"""Implement generators for ``keras`` which will balance the data."""


# This is a trick to avoid an error during tests collection with pytest. We
# avoid the error when importing the package raise the error at the moment of
# creating the instance.
# This is a trick to avoid an error during tests collection with pytest. We
# avoid the error when importing the package raise the error at the moment of
# creating the instance.
def import_keras():
    """Try to import keras from keras and tensorflow.

    This is possible to import the sequence from keras or tensorflow.
    """

    def import_from_keras():
        try:
            import keras  # noqa

            if hasattr(keras.utils, "Sequence"):
                return (keras.utils.Sequence,), True
            else:
                return (keras.utils.data_utils.Sequence,), True
        except ImportError:
            return tuple(), False

    def import_from_tensforflow():
        try:
            from tensorflow import keras

            if hasattr(keras.utils, "Sequence"):
                return (keras.utils.Sequence,), True
            else:
                return (keras.utils.data_utils.Sequence,), True
        except ImportError:
            return tuple(), False

    ParentClassKeras, has_keras_k = import_from_keras()
    ParentClassTensorflow, has_keras_tf = import_from_tensforflow()
    has_keras = has_keras_k or has_keras_tf
    if has_keras:
        if has_keras_k:
            ParentClass = ParentClassKeras
        else:
            ParentClass = ParentClassTensorflow
    else:
        ParentClass = (object,)
    return ParentClass, has_keras


ParentClass, HAS_KERAS = import_keras()

from scipy.sparse import issparse  # noqa
from sklearn.base import clone  # noqa
from sklearn.utils import _safe_indexing  # noqa
from sklearn.utils import check_random_state  # noqa

from ..tensorflow import balanced_batch_generator as tf_bbg  # noqa
from ..under_sampling import RandomUnderSampler  # noqa
from ..utils import Substitution  # noqa
from ..utils._docstring import _random_state_docstring  # noqa


class BalancedBatchGenerator(*ParentClass):  # type: ignore
    """Create balanced batches when training a keras model.
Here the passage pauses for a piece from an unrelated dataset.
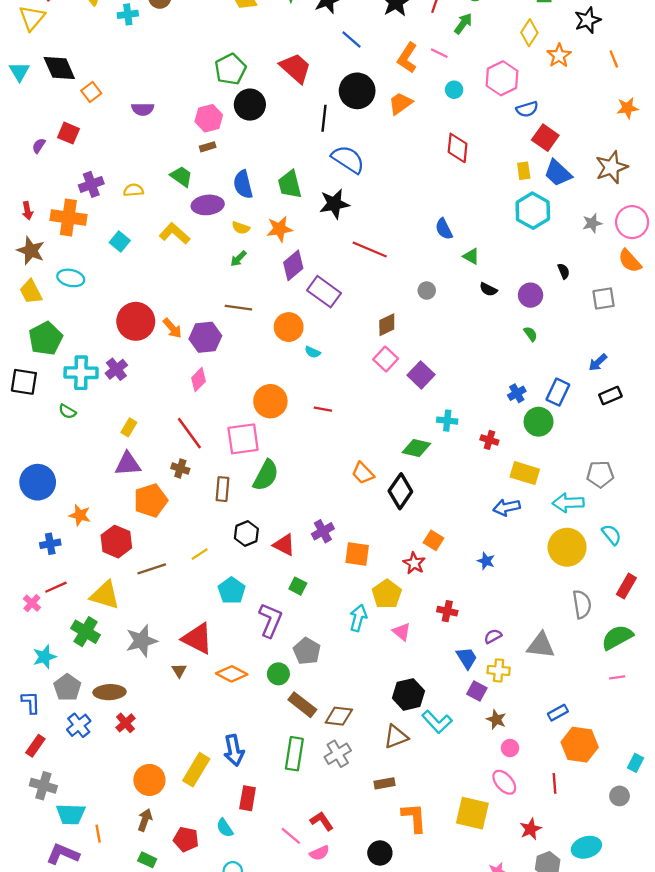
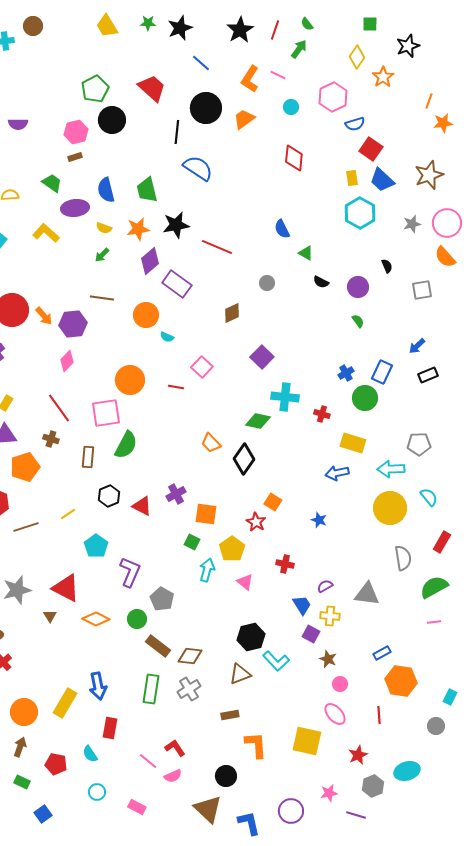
orange line: (614, 59) -> (429, 101), moved, turned 42
black star: (334, 204) -> (176, 225), moved
pink square: (386, 359) -> (202, 367), moved
cyan cross: (447, 421) -> (285, 397), size x1.5
green square: (298, 586) -> (192, 542), moved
    Create a keras ``Sequence`` which is given to ``fit``. The
    sampler defines the sampling strategy used to balance the dataset ahead of
    creating the batch. The sampler should have an attribute
    ``sample_indices_``.

    .. versionadded:: 0.4

    Parameters
    ----------
    X : ndarray of shape (n_samples, n_features)
        Original imbalanced dataset.

    y : ndarray of shape (n_samples,) or (n_samples, n_classes)
        Associated targets.

    sample_weight : ndarray of shape (n_samples,)
        Sample weight.

    sampler : sampler object, default=None
        A sampler instance which has an attribute ``sample_indices_``.
        By default, the sampler used is a
        :class:`~imblearn.under_sampling.RandomUnderSampler`.

    batch_size : int, default=32
        Number of samples per gradient update.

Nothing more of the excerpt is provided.